START Data to examine
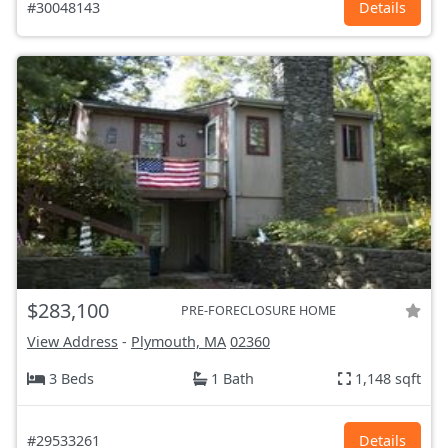
#30048143
Details
$283,100
PRE-FORECLOSURE HOME
View Address
-
Plymouth, MA
02360
3 Beds
1 Bath
1,148 sqft
#29533261
Details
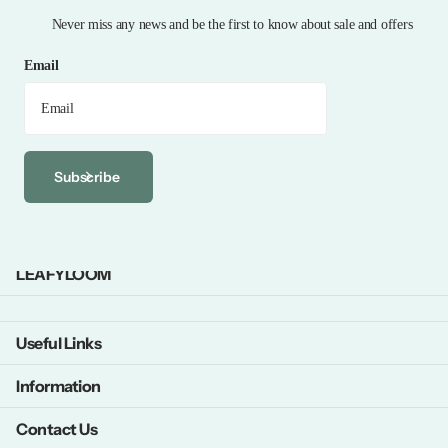
Never miss any news and be the first to know about sale and offers
Email
Subscribe
LEAFYLOOM
Useful Links
Information
Contact Us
END Data to examine
> _Exercise description_: Exactly and only the lines from the one containing "Never miss any" to the end of the entries above are to be written out.

> _Exercise result_:
Never miss any news and be the first to know about sale and offers
Email
Subscribe
LEAFYLOOM
Useful Links
Information
Contact Us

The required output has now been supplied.